Das stilisiert kühl und distanzierte Drama um sexuelle Hörigkeit, Rituale in Paarbeziehungen und Gewalt und psychisch Brutalität im Alltag sollte in Arthouse- und Off-Kinos bei gezieltem Engagement reüssieren. Ozon nahm sich Fassbinders "Die bitteren Tränen der Petra von Kant" (1972) und Alain Resnais' "Smoking/No Smoking" (1996) als Vorbilder für die Filmadaption: Studio, ein Schauplatz, keine Außenaufnahmen, die Kamera frontal aufs Geschehen konzentriert. Der naive junge Franz (Malik Zidi) zieht bei dem wesentlich älteren erfolgreichen Geschäftsmann Leopold (Bernard Giraudeau) ein und wird von ihm ausgehalten. Ihre Abhängigkeiten, Rollenspiele und Manipulationsversuche nehmen gefährliche Formen an. Als Franz' Freundin Anna (Ludivine Sagnier) und Leopolds ehemalige Geliebte Vera (Anna Thomson, "Sue", "Fiona"), die zur Transsexuellen wurde, in die Szene platzen, endet die Konfrontation auf engem Problemraum für einen zu stark Liebenden tödlich.

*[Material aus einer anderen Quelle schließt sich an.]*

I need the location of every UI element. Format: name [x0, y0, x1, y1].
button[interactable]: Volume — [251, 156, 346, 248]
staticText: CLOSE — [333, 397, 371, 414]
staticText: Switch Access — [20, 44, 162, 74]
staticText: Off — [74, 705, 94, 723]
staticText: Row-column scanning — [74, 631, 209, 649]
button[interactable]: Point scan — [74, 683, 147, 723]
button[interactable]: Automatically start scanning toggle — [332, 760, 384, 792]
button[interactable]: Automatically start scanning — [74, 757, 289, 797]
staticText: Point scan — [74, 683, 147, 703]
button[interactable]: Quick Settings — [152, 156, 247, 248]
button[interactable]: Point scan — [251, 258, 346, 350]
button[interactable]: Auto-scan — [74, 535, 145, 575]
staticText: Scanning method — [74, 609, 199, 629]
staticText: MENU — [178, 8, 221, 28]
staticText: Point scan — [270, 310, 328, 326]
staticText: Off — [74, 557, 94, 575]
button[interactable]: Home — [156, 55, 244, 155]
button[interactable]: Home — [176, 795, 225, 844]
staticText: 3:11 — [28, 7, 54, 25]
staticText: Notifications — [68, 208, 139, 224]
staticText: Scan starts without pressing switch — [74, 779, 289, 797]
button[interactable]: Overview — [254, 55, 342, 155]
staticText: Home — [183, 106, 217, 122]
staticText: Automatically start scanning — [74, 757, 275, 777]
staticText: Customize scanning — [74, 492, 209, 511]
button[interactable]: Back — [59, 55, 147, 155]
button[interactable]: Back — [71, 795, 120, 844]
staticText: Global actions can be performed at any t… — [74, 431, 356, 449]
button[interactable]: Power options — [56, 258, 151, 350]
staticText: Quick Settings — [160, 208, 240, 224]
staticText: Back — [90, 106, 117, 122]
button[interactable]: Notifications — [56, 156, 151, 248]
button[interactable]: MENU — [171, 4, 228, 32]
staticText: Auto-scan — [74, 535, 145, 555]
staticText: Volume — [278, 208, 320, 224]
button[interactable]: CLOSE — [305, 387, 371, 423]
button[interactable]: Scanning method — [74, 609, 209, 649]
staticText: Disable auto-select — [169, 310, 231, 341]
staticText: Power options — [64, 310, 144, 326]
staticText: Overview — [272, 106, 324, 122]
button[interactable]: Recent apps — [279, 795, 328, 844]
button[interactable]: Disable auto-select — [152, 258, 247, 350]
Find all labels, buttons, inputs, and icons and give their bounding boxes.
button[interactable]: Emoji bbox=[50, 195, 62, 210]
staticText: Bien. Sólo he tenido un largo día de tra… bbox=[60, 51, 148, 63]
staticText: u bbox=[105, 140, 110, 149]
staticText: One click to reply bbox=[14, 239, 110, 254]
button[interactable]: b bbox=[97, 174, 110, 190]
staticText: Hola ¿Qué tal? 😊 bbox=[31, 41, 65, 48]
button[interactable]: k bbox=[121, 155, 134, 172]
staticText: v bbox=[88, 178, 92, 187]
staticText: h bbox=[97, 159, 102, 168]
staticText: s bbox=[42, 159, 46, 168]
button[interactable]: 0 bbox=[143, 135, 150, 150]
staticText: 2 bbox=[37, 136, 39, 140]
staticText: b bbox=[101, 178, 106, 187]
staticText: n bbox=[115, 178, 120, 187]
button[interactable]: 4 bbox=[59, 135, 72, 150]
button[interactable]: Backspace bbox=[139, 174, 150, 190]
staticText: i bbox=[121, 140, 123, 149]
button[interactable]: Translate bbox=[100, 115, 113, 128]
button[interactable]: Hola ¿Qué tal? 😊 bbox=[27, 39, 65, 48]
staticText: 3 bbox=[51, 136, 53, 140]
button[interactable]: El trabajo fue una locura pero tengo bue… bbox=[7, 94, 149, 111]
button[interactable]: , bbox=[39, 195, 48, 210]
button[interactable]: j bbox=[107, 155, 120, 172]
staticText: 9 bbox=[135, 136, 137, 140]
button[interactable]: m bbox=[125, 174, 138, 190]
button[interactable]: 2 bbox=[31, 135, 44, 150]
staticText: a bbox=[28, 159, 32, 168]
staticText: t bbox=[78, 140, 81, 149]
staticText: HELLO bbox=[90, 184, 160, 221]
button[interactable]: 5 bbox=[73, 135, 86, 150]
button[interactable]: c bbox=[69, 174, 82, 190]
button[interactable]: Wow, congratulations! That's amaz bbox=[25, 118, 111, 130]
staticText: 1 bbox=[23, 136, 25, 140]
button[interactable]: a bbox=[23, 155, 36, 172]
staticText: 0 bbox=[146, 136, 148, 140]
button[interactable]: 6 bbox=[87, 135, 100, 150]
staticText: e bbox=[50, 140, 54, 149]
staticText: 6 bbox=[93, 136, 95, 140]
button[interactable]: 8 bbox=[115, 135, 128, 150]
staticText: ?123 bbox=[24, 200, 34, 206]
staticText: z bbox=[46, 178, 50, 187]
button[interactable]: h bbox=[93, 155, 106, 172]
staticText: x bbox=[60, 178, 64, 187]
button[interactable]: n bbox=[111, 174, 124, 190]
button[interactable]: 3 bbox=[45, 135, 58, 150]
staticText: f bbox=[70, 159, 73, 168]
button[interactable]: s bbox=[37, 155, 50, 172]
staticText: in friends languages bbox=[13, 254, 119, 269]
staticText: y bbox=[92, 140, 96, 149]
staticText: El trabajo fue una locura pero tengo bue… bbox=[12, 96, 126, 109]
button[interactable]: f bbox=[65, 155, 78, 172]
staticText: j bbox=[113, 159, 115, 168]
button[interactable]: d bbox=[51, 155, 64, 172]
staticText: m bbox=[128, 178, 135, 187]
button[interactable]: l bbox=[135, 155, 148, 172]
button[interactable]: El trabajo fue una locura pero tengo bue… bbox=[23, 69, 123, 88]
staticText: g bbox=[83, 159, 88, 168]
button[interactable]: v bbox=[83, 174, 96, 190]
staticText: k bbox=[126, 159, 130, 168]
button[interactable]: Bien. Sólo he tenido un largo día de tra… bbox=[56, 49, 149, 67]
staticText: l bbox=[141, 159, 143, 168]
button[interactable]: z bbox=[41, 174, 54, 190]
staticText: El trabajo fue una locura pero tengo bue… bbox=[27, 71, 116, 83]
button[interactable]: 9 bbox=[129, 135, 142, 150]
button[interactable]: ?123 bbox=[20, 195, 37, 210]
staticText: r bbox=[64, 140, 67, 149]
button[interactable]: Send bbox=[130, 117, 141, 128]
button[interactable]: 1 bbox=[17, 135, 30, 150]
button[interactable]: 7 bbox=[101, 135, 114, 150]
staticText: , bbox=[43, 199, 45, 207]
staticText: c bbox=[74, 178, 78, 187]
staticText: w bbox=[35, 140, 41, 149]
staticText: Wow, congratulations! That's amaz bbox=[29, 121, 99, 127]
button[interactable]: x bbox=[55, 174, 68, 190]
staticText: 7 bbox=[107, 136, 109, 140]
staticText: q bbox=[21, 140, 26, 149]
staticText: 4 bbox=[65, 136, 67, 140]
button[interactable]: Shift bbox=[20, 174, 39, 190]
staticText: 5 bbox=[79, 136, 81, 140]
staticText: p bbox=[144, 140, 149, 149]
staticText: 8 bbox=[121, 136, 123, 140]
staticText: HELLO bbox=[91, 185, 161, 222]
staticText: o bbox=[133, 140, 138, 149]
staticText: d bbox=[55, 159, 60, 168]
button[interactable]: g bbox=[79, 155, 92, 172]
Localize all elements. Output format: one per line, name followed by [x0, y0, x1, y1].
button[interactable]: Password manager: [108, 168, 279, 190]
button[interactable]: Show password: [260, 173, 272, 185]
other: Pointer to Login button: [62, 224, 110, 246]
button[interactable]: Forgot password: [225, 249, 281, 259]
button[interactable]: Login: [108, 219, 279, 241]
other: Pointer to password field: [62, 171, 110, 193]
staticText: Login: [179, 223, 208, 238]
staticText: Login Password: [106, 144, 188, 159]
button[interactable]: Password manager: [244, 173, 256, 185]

Als sich die vier Darsteller plötzlich aufstellten und die Musik von "Tanze Samba mit mir" wie in einem Befreiungsakt grotesk und bewegend zugleich umsetzten, gab es in Berlin den längsten spontanen Szenenapplaus. Die Schauspieler sind in ihrem Nuancenreichtum ebenso bewunderungswürdig, wie die ironische Imitation der deutschen 70er Jahre vom Staubsauger über das Groschenheft bis zum Kaffeegeschirr. Heinrich Heines "Lorelei"-Gedicht und Franz' Lederhose vervollständigen die perfekte Germanisierung dieser französischen Würdigung des deutschen Autorenkinos, die unbedingt einen Verleih finden sollte. ger.